▸ HOW TO COMPLETE THIS TASK
Leave every image behind and restate the data word for word.
#### STORED DATA ####
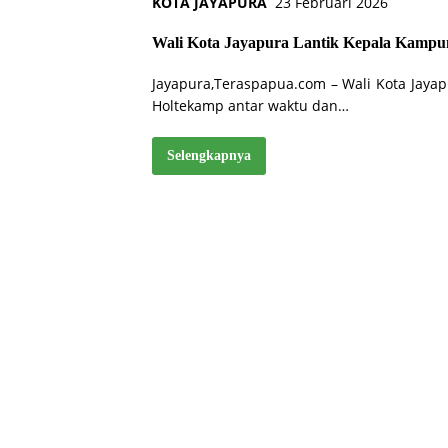
KOTA JAYAPURA
23 Februari 2026
Wali Kota Jayapura Lantik Kepala Kampu
Jayapura,Teraspapua.com – Wali Kota Jaya
Holtekamp antar waktu dan…
Selengkapnya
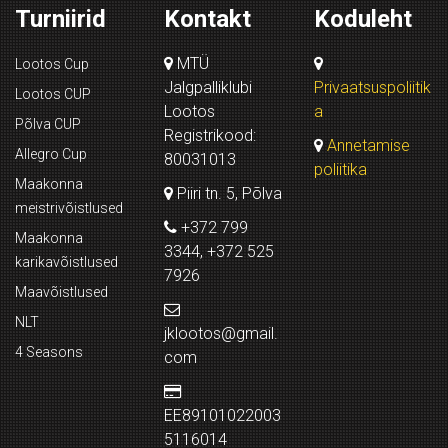
Turniirid
Kontakt
Koduleht
MTÜ
Lootos Cup
Jalgpalliklubi
Privaatsuspoliitik
Lootos CUP
Lootos
a
Põlva CUP
Registrikood:
Annetamise
Allegro Cup
80031013
poliitika
Maakonna
Piiri tn. 5, Põlva
meistrivõistlused
+372 799
Maakonna
3344, +372 525
karikavõistlused
7926
Maavõistlused
NLT
jklootos@gmail.
4 Seasons
com
EE89101022003
5116014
####
▸ SOLUTION BELOW
KOTA JAYAPURA
23 Februari 2026
Wali Kota Jayapura Lantik Kepala Kampu
Jayapura,Teraspapua.com – Wali Kota Jaya
Holtekamp antar waktu dan…
Selengkapnya
Turniirid
Kontakt
Koduleht
MTÜ
Lootos Cup
Jalgpalliklubi
Privaatsuspoliitik
Lootos CUP
Lootos
a
Põlva CUP
Registrikood:
Annetamise
Allegro Cup
80031013
poliitika
Maakonna
Piiri tn. 5, Põlva
meistrivõistlused
+372 799
Maakonna
3344, +372 525
karikavõistlused
7926
Maavõistlused
NLT
jklootos@gmail.
4 Seasons
com
EE89101022003
5116014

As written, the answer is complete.